26th FEBRUARY 2016
Marshalling resources to stay on track : Rail Budget
The Railway Budget is notable both for the absence of big-ticket schemes and for its quiet emphasis on process changes that hold the promise of ushering in long-term improvements in the viability of the Indian Railways. Given the backdrop of a shortfall in traffic receipts - exacerbated by low freight demand from the core sector - Railway Minister Suresh Prabhu's projection of savings of Rs.8,720 crore compared with budget estimates for the current fiscal year reflects a finance professional's approach in adopting austerity measures to contain costs. Building on those gains, the budget has projected that notwithstanding the substantial jump in salary and pension costs consequent upon the implementation of the Seventh Pay Commission's recommendations, the impact would be minimised to an 11.6 per cent increase in working expenses next year. This will lead to a two percentage point rise in the operating ratio. To address the resultant paucity of funds for capital expenditure, the Minister plans to step up efforts to monetise various assets, including land, and boost non-fare revenue, use the private-public-partnership model more extensively, and work jointly with State governments to both formulate and fund region- or city- specific projects. Citing the international average of 10 to 20 per cent of railway network revenues accruing from non-tariff sources, the budget sets a goal of bringing that share on a par over the next five years from the prevailing sub-5 per cent. Mr. Prabhu has rightly realised that a major challenge is to recover lost ground in freight haulage, where a persistent decline has had a negative impact not only on the Railways' finances but on the economy as well. The approach enunciated to address this spans three key tracks - expanding the freight basket by moving away from dependence on bulk commodities, rationalising tariffs to stay competitive and building terminal capacity. From containerisation to roll-on/roll-off, time-tabled freight trains, and long-term tariff contracts, the budget has posited several steps to regain the market share of the Railways in goods transportation.

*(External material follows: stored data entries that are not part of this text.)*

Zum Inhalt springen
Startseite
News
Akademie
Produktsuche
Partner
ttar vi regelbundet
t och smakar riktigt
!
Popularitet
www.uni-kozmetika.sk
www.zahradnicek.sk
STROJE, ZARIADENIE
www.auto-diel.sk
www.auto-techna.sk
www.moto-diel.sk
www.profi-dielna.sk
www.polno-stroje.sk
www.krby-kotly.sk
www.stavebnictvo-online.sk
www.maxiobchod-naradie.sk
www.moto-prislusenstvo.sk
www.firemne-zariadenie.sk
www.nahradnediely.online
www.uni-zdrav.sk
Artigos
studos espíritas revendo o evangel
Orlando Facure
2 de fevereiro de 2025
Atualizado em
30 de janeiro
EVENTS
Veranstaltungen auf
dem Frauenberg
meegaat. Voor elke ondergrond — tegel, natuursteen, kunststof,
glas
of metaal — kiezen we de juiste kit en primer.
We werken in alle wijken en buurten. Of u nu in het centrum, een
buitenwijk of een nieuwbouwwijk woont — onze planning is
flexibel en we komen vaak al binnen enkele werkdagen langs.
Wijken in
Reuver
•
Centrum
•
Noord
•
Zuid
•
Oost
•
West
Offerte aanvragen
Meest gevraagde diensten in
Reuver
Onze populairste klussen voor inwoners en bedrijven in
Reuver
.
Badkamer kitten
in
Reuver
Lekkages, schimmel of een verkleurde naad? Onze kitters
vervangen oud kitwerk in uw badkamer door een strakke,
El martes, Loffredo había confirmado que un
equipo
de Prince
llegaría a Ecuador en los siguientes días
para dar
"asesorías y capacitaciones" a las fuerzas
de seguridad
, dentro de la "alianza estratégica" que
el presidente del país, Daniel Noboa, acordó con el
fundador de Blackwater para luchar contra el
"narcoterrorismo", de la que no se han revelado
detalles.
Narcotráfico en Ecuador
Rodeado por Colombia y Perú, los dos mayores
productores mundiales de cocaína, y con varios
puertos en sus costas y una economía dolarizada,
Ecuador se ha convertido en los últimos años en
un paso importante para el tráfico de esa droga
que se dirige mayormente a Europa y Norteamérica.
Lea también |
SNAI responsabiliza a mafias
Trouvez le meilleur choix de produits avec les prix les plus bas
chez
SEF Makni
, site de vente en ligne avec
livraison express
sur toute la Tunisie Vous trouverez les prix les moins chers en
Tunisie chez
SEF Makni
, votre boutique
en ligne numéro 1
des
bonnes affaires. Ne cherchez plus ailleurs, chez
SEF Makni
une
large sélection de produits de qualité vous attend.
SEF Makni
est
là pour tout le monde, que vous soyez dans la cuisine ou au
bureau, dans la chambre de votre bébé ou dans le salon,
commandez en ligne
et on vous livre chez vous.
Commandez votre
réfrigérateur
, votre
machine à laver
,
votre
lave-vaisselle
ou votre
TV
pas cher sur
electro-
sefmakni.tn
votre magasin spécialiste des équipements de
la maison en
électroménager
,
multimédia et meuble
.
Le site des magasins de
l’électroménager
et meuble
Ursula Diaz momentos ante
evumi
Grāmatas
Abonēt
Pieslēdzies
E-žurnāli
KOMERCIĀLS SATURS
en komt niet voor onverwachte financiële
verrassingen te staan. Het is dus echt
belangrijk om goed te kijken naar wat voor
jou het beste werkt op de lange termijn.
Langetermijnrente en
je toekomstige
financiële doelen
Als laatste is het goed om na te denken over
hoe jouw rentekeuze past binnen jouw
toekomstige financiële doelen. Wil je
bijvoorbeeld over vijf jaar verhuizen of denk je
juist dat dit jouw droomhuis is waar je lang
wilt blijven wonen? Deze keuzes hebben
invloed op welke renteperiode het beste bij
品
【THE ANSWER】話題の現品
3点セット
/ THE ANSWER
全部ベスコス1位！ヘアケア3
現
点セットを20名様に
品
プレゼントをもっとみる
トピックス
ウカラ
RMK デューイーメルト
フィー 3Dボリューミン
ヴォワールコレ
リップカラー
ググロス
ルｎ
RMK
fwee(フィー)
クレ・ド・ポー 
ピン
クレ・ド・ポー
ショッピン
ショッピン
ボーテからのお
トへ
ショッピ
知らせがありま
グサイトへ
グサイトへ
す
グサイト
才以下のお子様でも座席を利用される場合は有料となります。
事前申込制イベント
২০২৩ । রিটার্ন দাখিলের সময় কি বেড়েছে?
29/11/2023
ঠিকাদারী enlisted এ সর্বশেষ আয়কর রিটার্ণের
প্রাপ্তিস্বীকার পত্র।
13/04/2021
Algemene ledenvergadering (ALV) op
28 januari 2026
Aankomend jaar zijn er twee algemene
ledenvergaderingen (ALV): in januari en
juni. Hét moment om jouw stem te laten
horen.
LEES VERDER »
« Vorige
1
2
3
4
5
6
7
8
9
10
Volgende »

Given the political constraints on resource mobilisation the Railways faces in a year of a major round of Assembly elections, Mr. Prabhu has taken a therapeutic approach to ensure a long-term solution. Aware that the success of any plans would hinge on their execution, he has spelt out initiatives to restructure operational management and processes. The Railway Board is to be reorganised along business lines with cross-functional teams focussed on areas such as non-fare revenues, speed enhancement and information technology. Seven missions to set horizon-based agendas have been proposed. While the objectives appear achievable, Mr. Prabhu's challenge will be to bring them to fruition, especially because many potential partners, including cash-strapped State governments, may be hard-pressed to find the money.
A prudent decision: Computer Programme Patenting
Can computer programmes be granted patents? On February 19, India's patent office wisely answered this question in the negative, putting an end to months of ambiguity over the patentability of computer programmes. In this process, the patent office, called the Office of the Controller General of Patents, Designs & Trade Marks, effectively reversed an August 2015 guideline that had triggered the ambiguity in the first place. Till that guideline came, India's stance on this issue had been clear through a 2002 amendment to the Patents Act: that software per se was not to qualify for patent protection. However, lawmakers also recognised that the intention must not be to reject inventions involving software that "may include certain other things, ancillary thereto or developed thereon". Experts have interpreted this exception to refer to innovations in both software and hardware. The 2015 guideline threatened to unsettle that nuance. According to that, technical advancements could be sufficient grounds on which to confer patents. Its nullification is welcome as such rules, though seemingly on the side of innovation, do not enable a level playing ground. For starters, the share of patents held by Indians has traditionally been low, and it continues to be so. Also, the field of software is dominated by corporate giants with deep pockets and significant expertise, and they can easily ‘out-patent' the others out of business. The smaller companies and start-ups - and there are far too many aspirants with that profile - then not only have to spend huge sums of money to protect their work, but they also have to be financially and operationally ready to defend themselves.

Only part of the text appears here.